Wednesday, February 26, 2025

UN records 47 suicide cases among refugees in Uganda

By James Owich, KAMPALA Uganda, Israel

Up to 47 refugees living in Uganda died by suicide in 2024, a United Nations High Commission for Refugees (UNHCR) report has detailed.

The suicide cases were recorded between January and December 2024, according to the UN refugee agency’s 2024 suicide dashboard published on January 10, 2025.

“Generally, 14 more deaths by suicide were recorded in 2024 compared to 2023 triggered by family disagreements, financial problems, and lack of basic needs, domestic violence, and previous mental illness as the leading causes.”

While 85 per cent of the suicide victims were males, 15 per cent were females, with the average age of the victims being 34. During the same period, 141 refugees attempted to take their own lives.

The same data states that in 2024, a total of 59 deaths by suicide were recorded, while 47 were refugees, and 12 are said to be Ugandan nationals.

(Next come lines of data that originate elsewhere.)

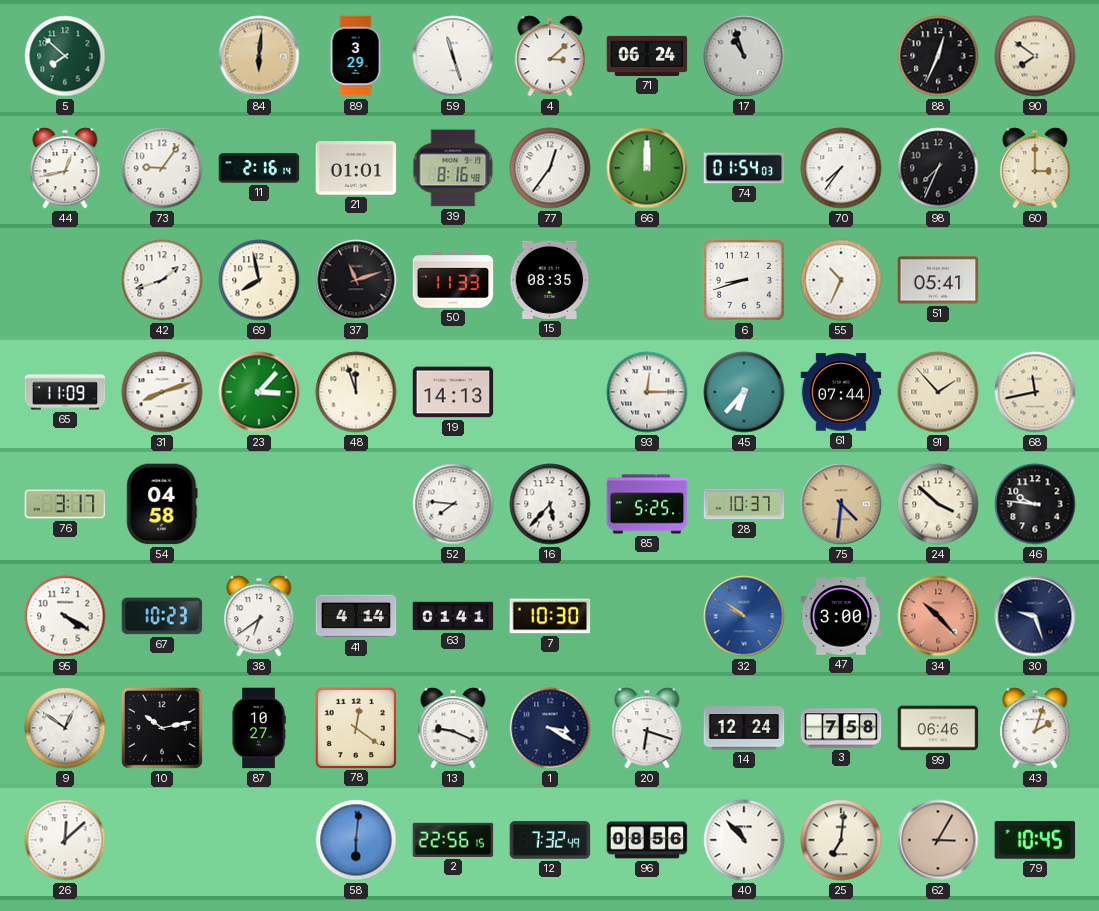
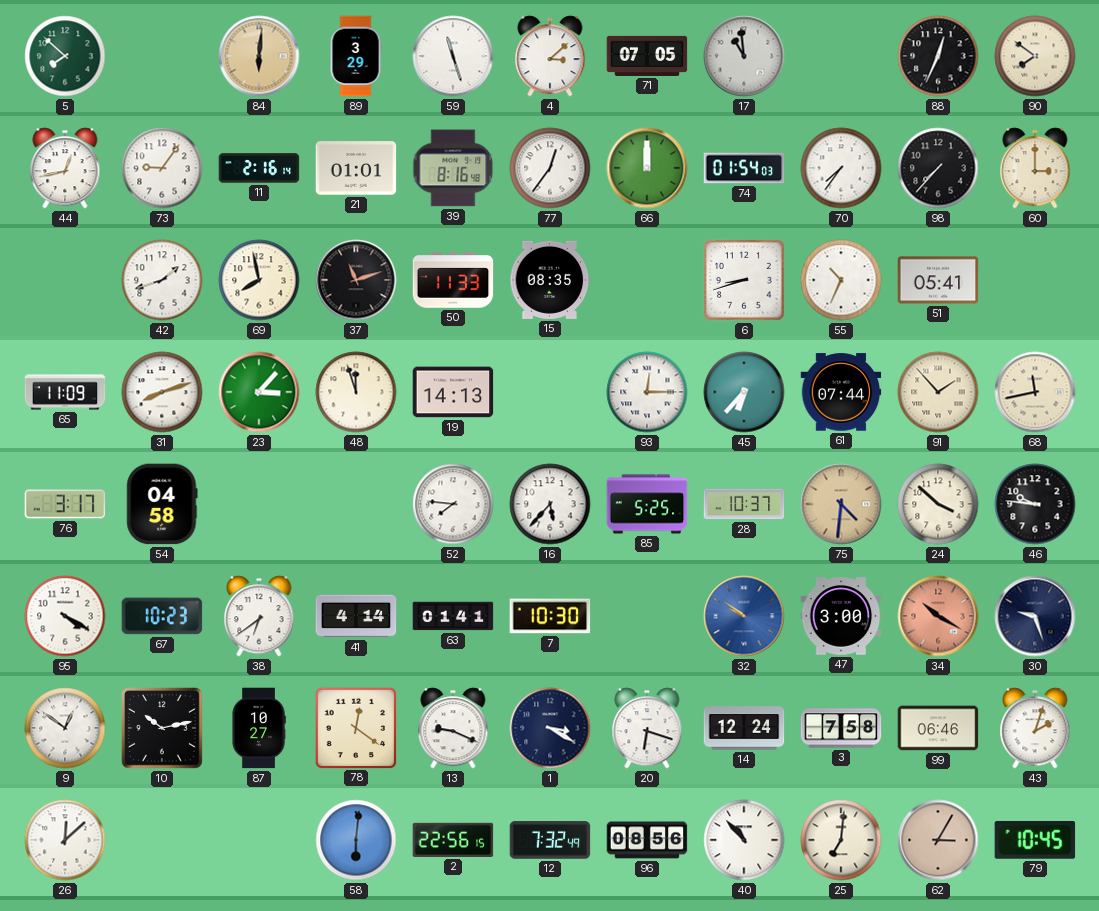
71: 06:24 -> 07:05
17: 10:57 -> 10:59
98: 7:34 -> 7:37
34: 10:23 -> 10:20
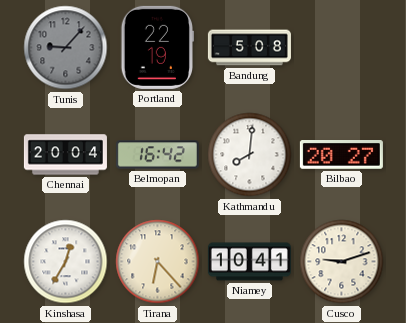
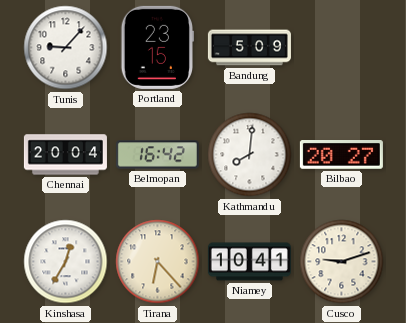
Tunis dial: grey -> white
Portland: 22:19 -> 23:15
Bandung: 5:08 -> 5:09
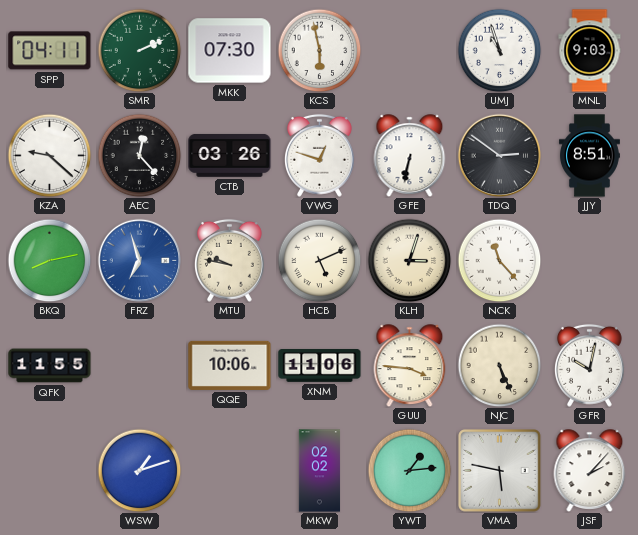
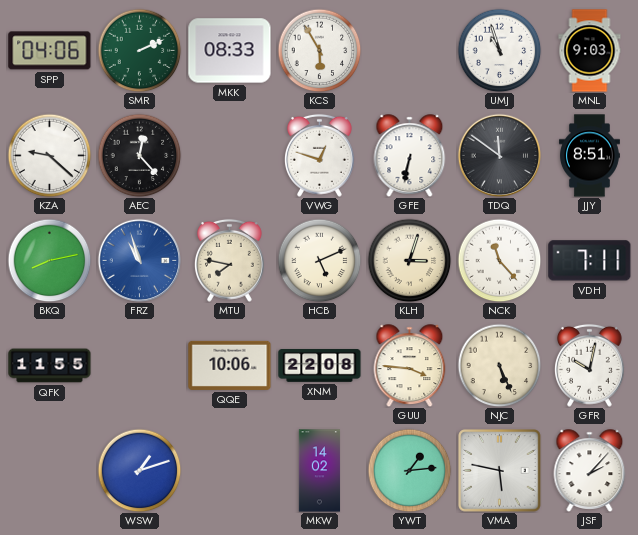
SPP: 04:11 -> 04:06
MKK: 07:30 -> 08:33
KCS: 5:58 -> 5:55
CTB: 03:26 -> none
TDQ: 2:51 -> 11:51
FRZ: 6:57 -> 10:57
MTU: 9:47 -> 7:47
VDH: none -> 7:11
XNM: 11:06 -> 22:08
MKW: 02:02 -> 14:02
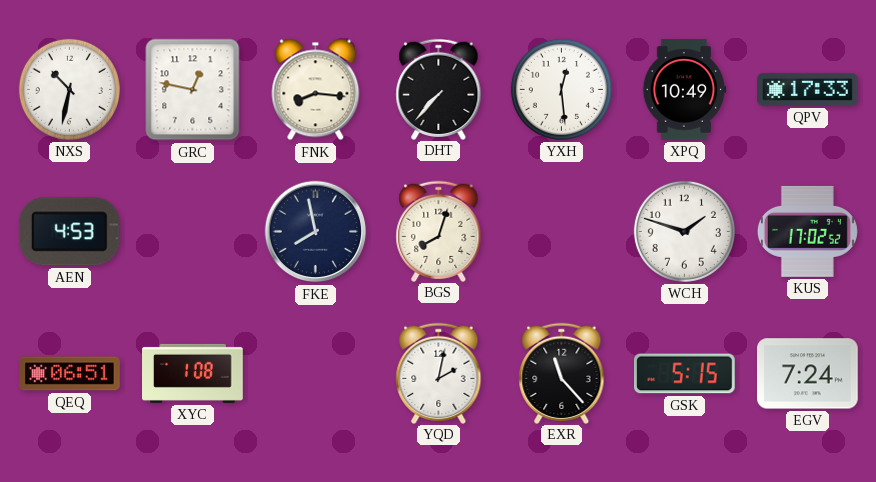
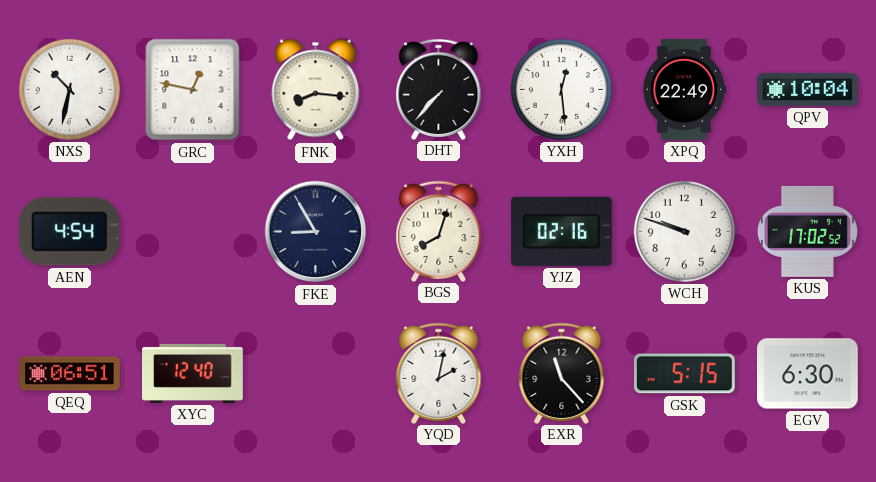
XPQ: 10:49 -> 22:49
QPV: 17:33 -> 10:04
AEN: 4:53 -> 4:54
FKE: 7:58 -> 8:55
YJZ: none -> 02:16
WCH: 1:48 -> 9:48
XYC: 1:08 -> 12:40
EGV: 7:24 -> 6:30
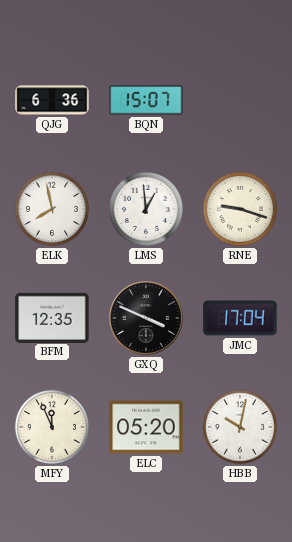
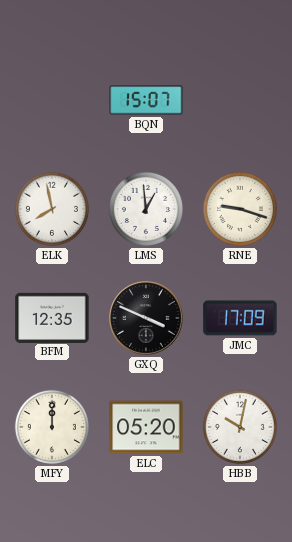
QJG: 6:36 -> none
JMC: 17:04 -> 17:09
MFY: 11:56 -> 12:00
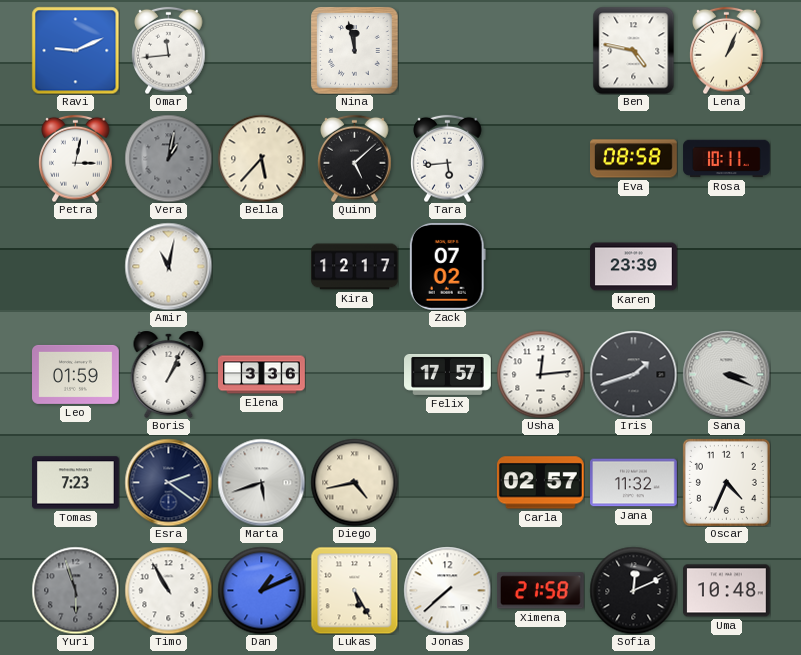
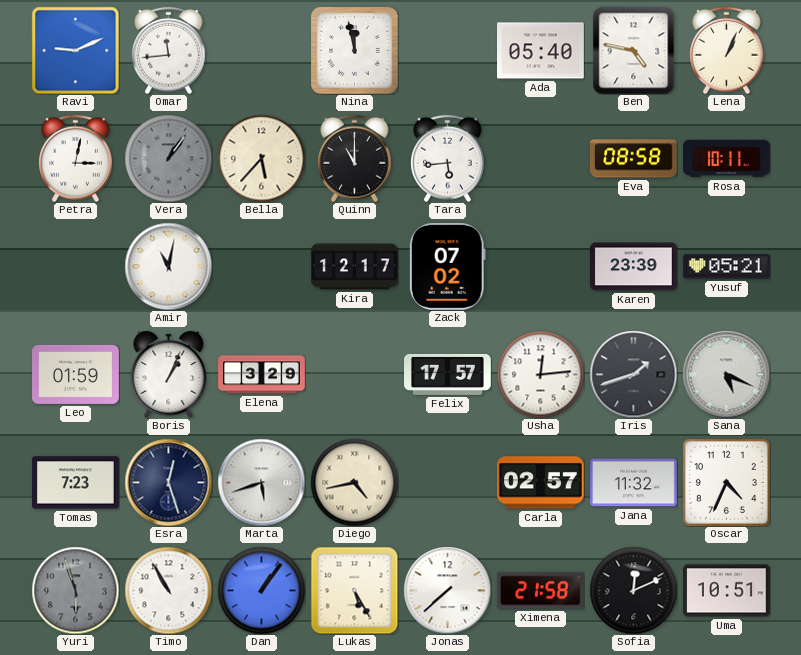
Ada: none -> 05:40
Vera: 1:02 -> 1:06
Quinn: 5:08 -> 11:00
Yusuf: none -> 05:21
Elena: 3:36 -> 3:29
Sana: 3:19 -> 5:19
Esra: 2:21 -> 12:27
Dan: 1:11 -> 1:06
Uma: 10:48 -> 10:51
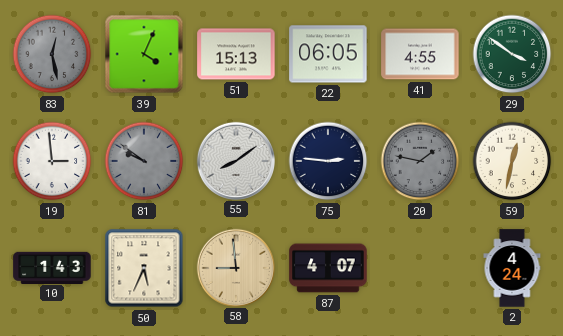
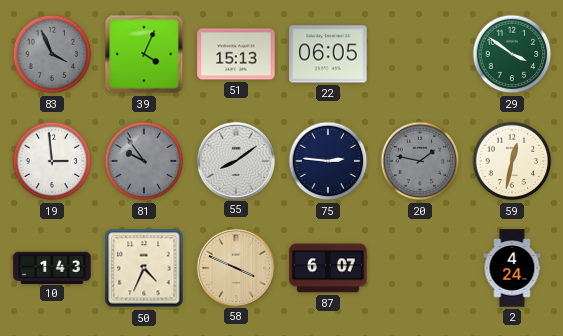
83: 12:28 -> 3:56
41: 4:55 -> none
81: 9:51 -> 9:54
50: 5:34 -> 4:34
58: 8:59 -> 3:49
87: 4:07 -> 6:07
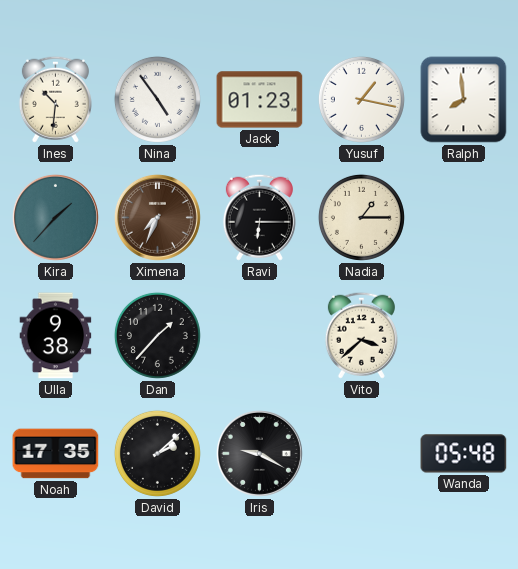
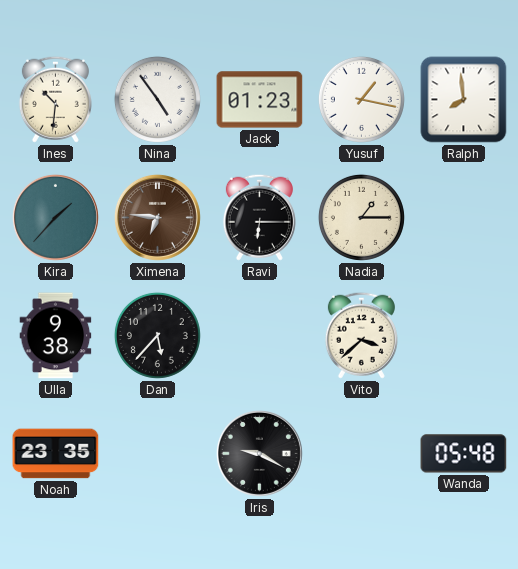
Ximena: 7:34 -> 6:46
Dan: 1:37 -> 5:37
Noah: 17:35 -> 23:35
David: 2:08 -> none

Among the methods used in most of recorded suicide cases by refugees were hanging by rope, poisoning, ARV drug overdose, herbal concoctions, self-immolation, and drowning, it says.

The UN agency and its partners working to prevent suicide among refugees said the tragic incident was triggered by family disagreements, financial problems, and lack of basic needs, domestic violence and mental illness. Meanwhile, 14 refugees attempted suicide more than once.

The report further indicates that at least 12 Ugandan nationals living near the refugee settlement camps also killed themselves during the same period.

In total, 59 suicide cases and 190 attempted suicide cases were recorded within the refugee settlement camps in Uganda in 2024.

In total, 176 refugees, attempted suicide that year throughout the 11 refugee settlements across the country.

As per the UNHCR 2023 Situation report, at the end of 2023, over 2.2 million refugees were spread across the neighbouring countries of the Democratic Republic of the Congo (DRC), Ethiopia, Kenya, Sudan and Uganda while another 2.2 million South Sudanese were internally displaced.

By the end of 2024, Uganda hosted 41 percent of the South Sudanese refugees in the region, Sudan hosted 30 percent, Ethiopia hosted 18.5 percent, Kenya 8 percent, and the DRC 2.5 percent. 

Ms Victoria Duite, the refugee welfare council II for Palorinya refugee settlement in Obongi district says reduced food rations and the inability to access employment opportunities to raise money to support their children to access education, force women and men to escape back to South Sudan while others end up resorting to suicide.

“The lack of livelihood opportunities combined with reductions in aid increasingly made it impossible for parents to find money to feed their children and keep them in school is a very big driver to suicides,” Ms Duite said.